This cozy spot in Travis Walk has served classic country French cuisine for 27 years. Perhaps some of the decor and a few elements of the menu could use some sprucing up, but, for the most part, you can expect fine food and wine with a heavy French accent.

We went straight for the old-school fare—soupe à l’oignon, pâté maison, steak au poivre à la crème, truite aux amandes, and a floating island for dessert. Too often, I find onion soup overly salty. But here, the hot brown broth of the soup that peeked through melted Gruyere was smooth and silky. The house pâté, a generous slice of coarse duck pâté studded with pistachios, was served with traditional accompaniments such as cornichons and lightly spiced mustard. The filet was cooked perfectly pink, and thousands of particles of cracked pepper floated in a cream sauce flamed with Cognac. This dish fared better than the trout, which had a rough texture—a sign it had been frozen and was likely past its prime. The sides—a scoop of white rice and a mound of overcooked julienned vegetables—were uninspired.
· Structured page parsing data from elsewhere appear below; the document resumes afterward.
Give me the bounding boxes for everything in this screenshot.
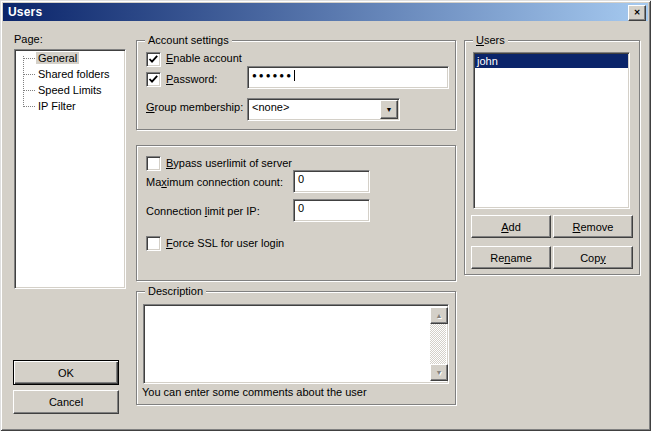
- ok-button[interactable]: OK: [13, 360, 119, 385]
- description-hint: You can enter some comments about the us…: [142, 386, 367, 399]
- group-membership-select[interactable]: <none> ▼: [247, 98, 400, 121]
- ok-button-label: OK: [58, 367, 74, 379]
- copy-button-label: Copy: [580, 252, 606, 264]
- rename-button-label: Rename: [490, 252, 532, 264]
- users-group-label: Users: [473, 34, 508, 46]
- password-masked-value: ●●●●●●: [252, 71, 293, 80]
- bypass-userlimit-checkbox[interactable]: [146, 156, 161, 171]
- connection-per-ip-value: 0: [294, 202, 304, 214]
- password-label[interactable]: Password:: [166, 73, 217, 86]
- users-dialog: Users ✕ Page: General Shared folders Spe…: [0, 0, 651, 431]
- max-connection-label: Maximum connection count:: [146, 176, 283, 189]
- scroll-down-button[interactable]: ▼: [430, 364, 448, 381]
- description-textarea[interactable]: ▲ ▼: [143, 304, 449, 384]
- vertical-scrollbar[interactable]: ▲ ▼: [430, 307, 446, 381]
- scroll-down-icon: ▼: [436, 369, 443, 376]
- page-label: Page:: [14, 33, 43, 46]
- chevron-down-icon: ▼: [386, 101, 393, 118]
- connection-per-ip-label: Connection limit per IP:: [146, 205, 260, 218]
- rename-button[interactable]: Rename: [471, 246, 551, 269]
- enable-account-checkbox[interactable]: [146, 52, 161, 67]
- enable-account-label[interactable]: Enable account: [166, 52, 242, 65]
- close-icon: ✕: [634, 9, 641, 17]
- max-connection-value: 0: [294, 173, 304, 185]
- users-list[interactable]: john: [473, 52, 630, 209]
- cancel-button-label: Cancel: [49, 396, 83, 408]
- force-ssl-label[interactable]: Force SSL for user login: [166, 237, 284, 250]
- list-item-john[interactable]: john: [475, 54, 628, 68]
- group-membership-value: <none>: [248, 101, 289, 113]
- check-icon: [147, 53, 160, 66]
- check-icon: [147, 73, 160, 86]
- connection-per-ip-input[interactable]: 0: [293, 199, 370, 222]
- bypass-userlimit-label[interactable]: Bypass userlimit of server: [166, 157, 292, 170]
- title-bar[interactable]: Users ✕: [3, 3, 648, 21]
- tree-item-general[interactable]: General: [15, 50, 125, 66]
- add-button[interactable]: Add: [471, 215, 551, 238]
- combo-dropdown-button[interactable]: ▼: [380, 100, 398, 119]
- account-settings-group-label: Account settings: [145, 34, 232, 46]
- scroll-up-button[interactable]: ▲: [430, 307, 448, 324]
- scroll-up-icon: ▲: [436, 312, 443, 319]
- password-checkbox[interactable]: [146, 72, 161, 87]
- window-title: Users: [3, 5, 42, 19]
- max-connection-input[interactable]: 0: [293, 170, 370, 193]
- password-input[interactable]: ●●●●●●: [247, 66, 449, 89]
- tree-item-speed-limits[interactable]: Speed Limits: [15, 82, 125, 98]
- text-caret: [294, 70, 295, 81]
- add-button-label: Add: [501, 221, 521, 233]
- cancel-button[interactable]: Cancel: [13, 390, 119, 414]
- group-membership-label: Group membership:: [146, 101, 243, 114]
- force-ssl-checkbox[interactable]: [146, 236, 161, 251]
- page-tree: General Shared folders Speed Limits IP F…: [14, 49, 126, 289]
- remove-button-label: Remove: [573, 221, 614, 233]
- copy-button[interactable]: Copy: [553, 246, 633, 269]
- description-group-label: Description: [145, 285, 206, 297]
- tree-item-ip-filter[interactable]: IP Filter: [15, 98, 125, 114]
- remove-button[interactable]: Remove: [553, 215, 633, 238]
- close-button[interactable]: ✕: [628, 5, 646, 21]
- tree-item-shared-folders[interactable]: Shared folders: [15, 66, 125, 82]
However, the small wine list is interesting. Owner Alain-Pierre Vuilleret scours the French wine market for unusual wines like a red Sancerre or a Pinot Gris from Alsace, which he offers as specials. Julia Child will smile down on you if you order a floating island for dessert. A lovely cloud of baked egg whites, vanilla, and sugar sits in a creamy cold egg custard­­—a touch of heaven on a plate.